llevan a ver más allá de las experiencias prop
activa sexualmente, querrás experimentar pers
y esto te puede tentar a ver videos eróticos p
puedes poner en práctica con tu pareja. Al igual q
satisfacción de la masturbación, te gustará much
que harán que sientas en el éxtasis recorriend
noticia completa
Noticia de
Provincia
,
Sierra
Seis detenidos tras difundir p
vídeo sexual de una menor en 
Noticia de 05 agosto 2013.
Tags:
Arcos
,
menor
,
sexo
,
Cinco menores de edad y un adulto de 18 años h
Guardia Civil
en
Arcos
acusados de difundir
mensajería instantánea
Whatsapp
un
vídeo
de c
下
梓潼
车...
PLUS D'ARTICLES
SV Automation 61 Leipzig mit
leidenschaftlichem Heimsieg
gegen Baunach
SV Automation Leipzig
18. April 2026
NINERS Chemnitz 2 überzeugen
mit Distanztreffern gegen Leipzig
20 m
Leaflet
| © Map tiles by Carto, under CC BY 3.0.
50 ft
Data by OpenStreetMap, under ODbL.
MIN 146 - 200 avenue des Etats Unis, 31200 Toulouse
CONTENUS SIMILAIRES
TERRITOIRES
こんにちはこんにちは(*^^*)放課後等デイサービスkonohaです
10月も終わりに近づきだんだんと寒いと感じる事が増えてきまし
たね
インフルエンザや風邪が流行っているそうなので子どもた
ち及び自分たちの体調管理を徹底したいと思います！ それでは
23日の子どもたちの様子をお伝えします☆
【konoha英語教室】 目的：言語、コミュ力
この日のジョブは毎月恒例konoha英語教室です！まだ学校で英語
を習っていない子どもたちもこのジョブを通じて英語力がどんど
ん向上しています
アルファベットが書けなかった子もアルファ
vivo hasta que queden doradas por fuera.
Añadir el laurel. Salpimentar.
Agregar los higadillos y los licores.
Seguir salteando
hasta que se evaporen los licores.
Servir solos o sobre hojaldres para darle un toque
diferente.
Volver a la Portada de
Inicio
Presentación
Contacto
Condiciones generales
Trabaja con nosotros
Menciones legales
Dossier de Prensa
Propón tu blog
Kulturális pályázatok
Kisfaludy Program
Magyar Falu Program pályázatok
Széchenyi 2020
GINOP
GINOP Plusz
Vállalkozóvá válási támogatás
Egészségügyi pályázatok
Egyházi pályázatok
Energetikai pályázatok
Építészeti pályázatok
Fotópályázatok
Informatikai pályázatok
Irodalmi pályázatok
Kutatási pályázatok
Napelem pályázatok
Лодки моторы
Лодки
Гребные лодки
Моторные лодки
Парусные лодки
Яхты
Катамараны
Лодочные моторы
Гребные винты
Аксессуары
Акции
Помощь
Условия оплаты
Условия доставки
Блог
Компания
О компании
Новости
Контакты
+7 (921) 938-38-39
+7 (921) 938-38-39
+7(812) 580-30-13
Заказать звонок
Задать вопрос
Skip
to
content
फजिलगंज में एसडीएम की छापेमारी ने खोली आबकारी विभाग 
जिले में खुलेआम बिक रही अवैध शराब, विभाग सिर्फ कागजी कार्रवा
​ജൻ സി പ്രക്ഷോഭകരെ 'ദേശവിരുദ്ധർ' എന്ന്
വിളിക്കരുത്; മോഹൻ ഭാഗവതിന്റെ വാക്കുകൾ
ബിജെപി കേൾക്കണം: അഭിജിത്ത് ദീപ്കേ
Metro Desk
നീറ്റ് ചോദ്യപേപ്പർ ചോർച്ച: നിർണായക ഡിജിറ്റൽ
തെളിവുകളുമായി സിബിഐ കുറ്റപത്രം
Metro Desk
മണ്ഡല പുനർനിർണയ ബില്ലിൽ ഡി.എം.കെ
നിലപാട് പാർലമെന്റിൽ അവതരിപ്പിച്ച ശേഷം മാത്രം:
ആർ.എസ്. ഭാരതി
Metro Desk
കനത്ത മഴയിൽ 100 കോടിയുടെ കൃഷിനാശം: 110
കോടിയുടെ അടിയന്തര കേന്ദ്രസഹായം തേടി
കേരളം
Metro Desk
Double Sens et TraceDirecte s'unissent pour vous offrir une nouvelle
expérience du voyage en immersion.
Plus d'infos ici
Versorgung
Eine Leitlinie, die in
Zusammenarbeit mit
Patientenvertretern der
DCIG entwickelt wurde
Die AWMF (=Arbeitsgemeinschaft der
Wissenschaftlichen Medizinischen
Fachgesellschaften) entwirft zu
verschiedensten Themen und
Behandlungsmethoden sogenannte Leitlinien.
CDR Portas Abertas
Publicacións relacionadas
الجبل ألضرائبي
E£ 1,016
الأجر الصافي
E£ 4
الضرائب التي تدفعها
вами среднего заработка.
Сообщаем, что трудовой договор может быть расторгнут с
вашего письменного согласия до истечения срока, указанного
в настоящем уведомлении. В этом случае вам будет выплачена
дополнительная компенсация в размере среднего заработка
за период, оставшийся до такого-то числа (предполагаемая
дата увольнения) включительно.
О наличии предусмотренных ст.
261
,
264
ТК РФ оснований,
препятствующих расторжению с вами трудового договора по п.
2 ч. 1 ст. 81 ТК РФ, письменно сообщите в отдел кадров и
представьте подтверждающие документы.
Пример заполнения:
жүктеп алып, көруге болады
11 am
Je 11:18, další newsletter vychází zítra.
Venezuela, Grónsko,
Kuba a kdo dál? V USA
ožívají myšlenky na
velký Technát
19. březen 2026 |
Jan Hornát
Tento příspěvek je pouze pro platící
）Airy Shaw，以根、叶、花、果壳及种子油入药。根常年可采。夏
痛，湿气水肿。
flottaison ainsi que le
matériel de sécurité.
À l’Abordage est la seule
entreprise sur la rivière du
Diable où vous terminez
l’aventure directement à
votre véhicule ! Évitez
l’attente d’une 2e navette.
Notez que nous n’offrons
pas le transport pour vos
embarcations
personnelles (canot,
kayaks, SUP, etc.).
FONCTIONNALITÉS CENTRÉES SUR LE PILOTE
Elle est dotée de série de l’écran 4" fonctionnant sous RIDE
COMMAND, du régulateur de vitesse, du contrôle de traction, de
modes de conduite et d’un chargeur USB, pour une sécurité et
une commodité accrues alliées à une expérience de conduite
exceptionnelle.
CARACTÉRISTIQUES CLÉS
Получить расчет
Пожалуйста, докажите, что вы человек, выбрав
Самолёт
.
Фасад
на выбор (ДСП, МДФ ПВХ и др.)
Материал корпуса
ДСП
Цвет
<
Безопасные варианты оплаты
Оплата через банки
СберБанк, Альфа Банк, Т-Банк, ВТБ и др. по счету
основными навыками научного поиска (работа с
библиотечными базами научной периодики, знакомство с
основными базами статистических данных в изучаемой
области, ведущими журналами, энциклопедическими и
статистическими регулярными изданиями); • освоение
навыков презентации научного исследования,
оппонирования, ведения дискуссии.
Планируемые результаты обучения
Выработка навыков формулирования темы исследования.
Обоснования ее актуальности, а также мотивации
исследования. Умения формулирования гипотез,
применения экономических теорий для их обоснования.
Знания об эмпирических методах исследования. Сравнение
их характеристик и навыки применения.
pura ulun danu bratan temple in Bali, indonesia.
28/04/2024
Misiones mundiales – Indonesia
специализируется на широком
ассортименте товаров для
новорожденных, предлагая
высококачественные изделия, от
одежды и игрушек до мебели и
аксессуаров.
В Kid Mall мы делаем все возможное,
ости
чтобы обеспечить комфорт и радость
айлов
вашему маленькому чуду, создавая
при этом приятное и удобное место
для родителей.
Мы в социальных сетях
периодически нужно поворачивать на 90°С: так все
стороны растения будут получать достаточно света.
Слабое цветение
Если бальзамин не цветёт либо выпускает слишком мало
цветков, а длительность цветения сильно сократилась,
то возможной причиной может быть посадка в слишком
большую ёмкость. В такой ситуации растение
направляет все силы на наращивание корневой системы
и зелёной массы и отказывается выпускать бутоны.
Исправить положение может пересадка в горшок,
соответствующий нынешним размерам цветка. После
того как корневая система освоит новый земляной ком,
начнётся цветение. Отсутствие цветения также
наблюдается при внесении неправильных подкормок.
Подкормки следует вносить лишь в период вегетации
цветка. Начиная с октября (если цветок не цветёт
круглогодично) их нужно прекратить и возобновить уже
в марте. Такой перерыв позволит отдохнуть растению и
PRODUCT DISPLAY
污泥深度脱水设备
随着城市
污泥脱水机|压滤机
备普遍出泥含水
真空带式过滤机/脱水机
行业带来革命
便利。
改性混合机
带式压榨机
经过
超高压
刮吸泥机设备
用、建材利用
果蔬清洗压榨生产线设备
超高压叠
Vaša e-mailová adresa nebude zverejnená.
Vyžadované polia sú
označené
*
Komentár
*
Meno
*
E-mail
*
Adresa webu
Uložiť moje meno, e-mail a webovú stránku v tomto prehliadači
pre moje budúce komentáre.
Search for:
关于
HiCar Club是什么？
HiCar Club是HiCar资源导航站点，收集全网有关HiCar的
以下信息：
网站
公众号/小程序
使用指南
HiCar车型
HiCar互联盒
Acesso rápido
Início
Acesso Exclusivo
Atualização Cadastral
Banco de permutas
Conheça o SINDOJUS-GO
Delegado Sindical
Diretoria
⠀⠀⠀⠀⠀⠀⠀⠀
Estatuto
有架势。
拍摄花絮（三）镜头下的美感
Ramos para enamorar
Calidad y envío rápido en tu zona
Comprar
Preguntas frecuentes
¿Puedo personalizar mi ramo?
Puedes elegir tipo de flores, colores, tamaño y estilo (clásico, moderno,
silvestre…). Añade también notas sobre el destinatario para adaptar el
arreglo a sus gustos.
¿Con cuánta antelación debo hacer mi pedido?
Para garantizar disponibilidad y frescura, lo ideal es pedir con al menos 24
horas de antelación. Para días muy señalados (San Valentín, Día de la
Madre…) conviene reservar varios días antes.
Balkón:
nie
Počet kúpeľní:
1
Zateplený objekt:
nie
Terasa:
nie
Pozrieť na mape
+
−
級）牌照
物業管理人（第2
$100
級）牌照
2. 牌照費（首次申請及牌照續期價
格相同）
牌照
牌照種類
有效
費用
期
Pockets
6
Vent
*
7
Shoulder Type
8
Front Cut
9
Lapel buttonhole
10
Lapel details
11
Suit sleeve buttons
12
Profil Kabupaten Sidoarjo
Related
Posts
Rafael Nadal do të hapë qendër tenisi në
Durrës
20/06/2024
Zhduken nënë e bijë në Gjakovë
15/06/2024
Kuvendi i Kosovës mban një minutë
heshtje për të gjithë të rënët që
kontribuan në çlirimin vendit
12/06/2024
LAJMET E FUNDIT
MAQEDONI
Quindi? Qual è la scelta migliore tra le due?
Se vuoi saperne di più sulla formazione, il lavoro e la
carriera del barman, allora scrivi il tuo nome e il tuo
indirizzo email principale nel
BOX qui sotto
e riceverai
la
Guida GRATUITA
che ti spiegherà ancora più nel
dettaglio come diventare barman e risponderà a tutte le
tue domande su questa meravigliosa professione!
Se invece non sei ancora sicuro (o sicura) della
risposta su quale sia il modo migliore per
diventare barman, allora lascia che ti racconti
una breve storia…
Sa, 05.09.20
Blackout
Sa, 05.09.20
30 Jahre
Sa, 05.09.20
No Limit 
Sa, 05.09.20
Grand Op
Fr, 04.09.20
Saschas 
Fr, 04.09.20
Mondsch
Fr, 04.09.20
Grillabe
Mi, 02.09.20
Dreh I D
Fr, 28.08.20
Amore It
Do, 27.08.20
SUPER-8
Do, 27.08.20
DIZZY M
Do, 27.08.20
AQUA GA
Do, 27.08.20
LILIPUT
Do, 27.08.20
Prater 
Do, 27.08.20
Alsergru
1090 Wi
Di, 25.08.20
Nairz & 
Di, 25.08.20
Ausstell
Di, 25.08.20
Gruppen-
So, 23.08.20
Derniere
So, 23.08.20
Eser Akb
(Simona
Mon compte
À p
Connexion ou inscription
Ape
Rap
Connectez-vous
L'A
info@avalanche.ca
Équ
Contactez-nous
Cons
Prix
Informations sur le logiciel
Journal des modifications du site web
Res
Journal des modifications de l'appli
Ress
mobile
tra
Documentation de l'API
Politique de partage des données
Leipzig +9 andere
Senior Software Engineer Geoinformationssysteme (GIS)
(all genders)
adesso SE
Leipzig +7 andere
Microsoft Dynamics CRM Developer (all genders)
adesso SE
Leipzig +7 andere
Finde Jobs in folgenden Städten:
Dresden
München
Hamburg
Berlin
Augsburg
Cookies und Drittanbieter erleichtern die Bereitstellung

########

• [Exercise]
In the listing above, please print only the lines from the first one to the line where "Agregar los higadillos y los licores." appears, exactly as written, both of those lines included.

• [Response]
llevan a ver más allá de las experiencias prop
activa sexualmente, querrás experimentar pers
y esto te puede tentar a ver videos eróticos p
puedes poner en práctica con tu pareja. Al igual q
satisfacción de la masturbación, te gustará much
que harán que sientas en el éxtasis recorriend
noticia completa
Noticia de
Provincia
,
Sierra
Seis detenidos tras difundir p
vídeo sexual de una menor en 
Noticia de 05 agosto 2013.
Tags:
Arcos
,
menor
,
sexo
,
Cinco menores de edad y un adulto de 18 años h
Guardia Civil
en
Arcos
acusados de difundir
mensajería instantánea
Whatsapp
un
vídeo
de c
下
梓潼
车...
PLUS D'ARTICLES
SV Automation 61 Leipzig mit
leidenschaftlichem Heimsieg
gegen Baunach
SV Automation Leipzig
18. April 2026
NINERS Chemnitz 2 überzeugen
mit Distanztreffern gegen Leipzig
20 m
Leaflet
| © Map tiles by Carto, under CC BY 3.0.
50 ft
Data by OpenStreetMap, under ODbL.
MIN 146 - 200 avenue des Etats Unis, 31200 Toulouse
CONTENUS SIMILAIRES
TERRITOIRES
こんにちはこんにちは(*^^*)放課後等デイサービスkonohaです
10月も終わりに近づきだんだんと寒いと感じる事が増えてきまし
たね
インフルエンザや風邪が流行っているそうなので子どもた
ち及び自分たちの体調管理を徹底したいと思います！ それでは
23日の子どもたちの様子をお伝えします☆
【konoha英語教室】 目的：言語、コミュ力
この日のジョブは毎月恒例konoha英語教室です！まだ学校で英語
を習っていない子どもたちもこのジョブを通じて英語力がどんど
ん向上しています
アルファベットが書けなかった子もアルファ
vivo hasta que queden doradas por fuera.
Añadir el laurel. Salpimentar.
Agregar los higadillos y los licores.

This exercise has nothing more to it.